- Soundtrack album cover

Soundtrack album by Sanjay Leela Bhansali
- Released: 24 April 2024
- Recorded: 2021–2023
- Studio: Studio 504; Sonic Bliss Studio;
- Genre: Feature film soundtrack
- Length: 32:40
- Language: Hindi
- Label: Bhansali Music

Sanjay Leela Bhansali chronology
| Sukoon (2022) | Heeramandi (Original Motion Picture Soundtrack) (2024) |  |

= Heeramandi (soundtrack) =

Heeramandi (Original Motion Picture Soundtrack) is the soundtrack album to the 2024 television series of the same name created by Sanjay Leela Bhansali, who also composed its soundtrack. The album featured nine songs written by A. M. Turaz, and adaptation of traditional songs. Preceded by three singles, the album was released on 24 April 2024 under the Bhansali Music label.

== Development ==
The soundtrack to Heeramandi featured nine songs composed by the series' creator-showrunner Sanjay Leela Bhansali. A. M. Turaz was the prominent songwriter, who collaborated with Bhansali on his previous works. Bhansali further adapted the song "Sakal Ban" written by 13th century poet Amir Khusro, and two folk numbers "Phool Gendwa Na Maaro" composed by Roshan and written by Sahir Ludhianvi for the film Dooj Ka Chand (1964) and "Nazariya Ki Maari" composed by Naushad for Pakeezah (1972).

The songs were performed by Shreya Ghoshal, Madhubanti Bagchi, Aditi Paul, Shikha Joshi, Barnali Chattopadhyay, Kalpana Gandharva, Sharmistha Chatterjee amongst others. The only male singer being involved in the soundtrack was Raja Hasan who performed "Sakal Ban".

Bagchi met Bhansali at his office where the latter played him numerous songs under his vocals where "Nazariya Ki Maari" served as a standout and which Bhansali wanted the song to be rendered by her. Classical singer Barnali Chattopadhyay performed two songs for the series: "Saiyaan Hatto Jaao" and "Phool Gendwa Na Maaro". Kalpana Gandharva performed the song "Ek Baar Dekh Lijiye", who described it as a "dream come true" moment on singing for Bhansali.
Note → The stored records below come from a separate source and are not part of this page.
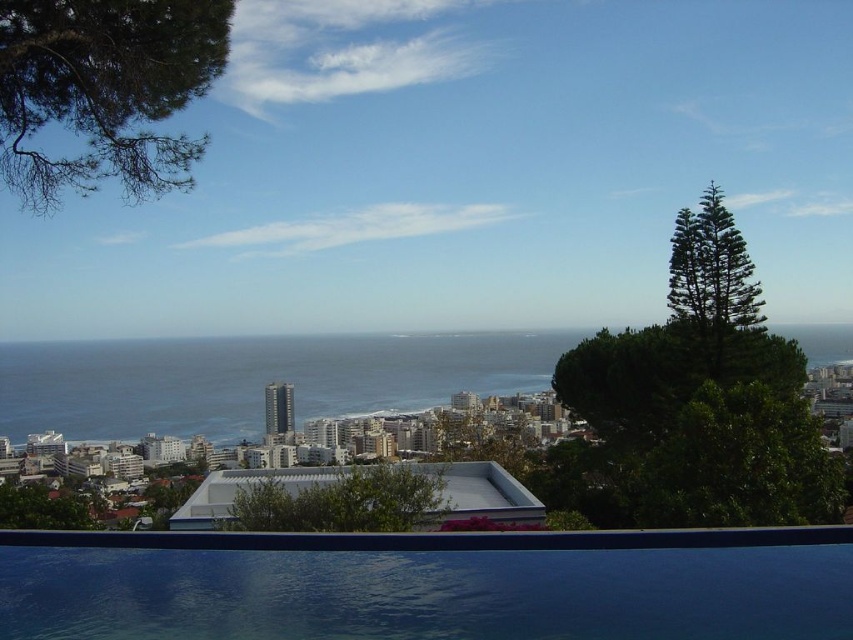 Question: Which point is farther to the camera?

Choices:
 (A) blue water at center
 (B) dark blue smooth pool at lower center

Answer: (A)

Question: Can you confirm if dark blue smooth pool at lower center is positioned above blue water at center?

Choices:
 (A) yes
 (B) no

Answer: (B)

Question: Does dark blue smooth pool at lower center appear on the left side of blue water at center?

Choices:
 (A) no
 (B) yes

Answer: (A)

Question: Is dark blue smooth pool at lower center thinner than blue water at center?

Choices:
 (A) yes
 (B) no

Answer: (A)

Question: Which object is farther from the camera taking this photo?

Choices:
 (A) dark blue smooth pool at lower center
 (B) blue water at center

Answer: (B)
After a 45-minute session with Bhansali, she was provided the lyrics and music and realized the potential of the song as she began harmonizing and singing. Despite hesitations, she decided to sing the duet as she did not want to miss the opportunity.

== Release ==
In March 2024, Bhansali launched his music label Bhansali Music as a subsidiary of Bhansali Productions with Heeramandi's soundtrack being the label's maiden release. The song "Sakal Ban" was released as the first single from the album on International Women's Day (8 March 2024). The launch coincided with the cast being present on the global stage of Miss World 2023. The Indian Express reviewed that the visuals were reminiscent of "Deewani Mastani" from Bhansali's Bajirao Mastani (2015). The second single "Tilasmi Bahein", a dance number featuring Sonakshi Sinha, was released on 4 April 2024.

The third single "Azadi" was released on 23 April.

== Reception and impact ==
Girish Wankhede of Bollywood Town wrote "While the series will always be discussed and weighed over its texts and subtexts, the music album stands out for the sheer genius of Sanjay Leela Bhansali." A reviewer from PeepingMoon wrote "With each note, Bhansali's musical masterpiece continues to leave an indelible mark on the hearts of audiences worldwide." Joginder Tuteja of Bollywood Hungama gave a mixed review stating "Sanjay Leela Bhansali's music is soulful but won't have a huge shelf life." Nandini Ramnath of Scroll.in wrote "The music, also by Bhansali, falls flat". Pratikshya Mishra of The Quint wrote "While the songs don't feel 'new', they're not wasted in the show – every song reveals something about a character or arc to come".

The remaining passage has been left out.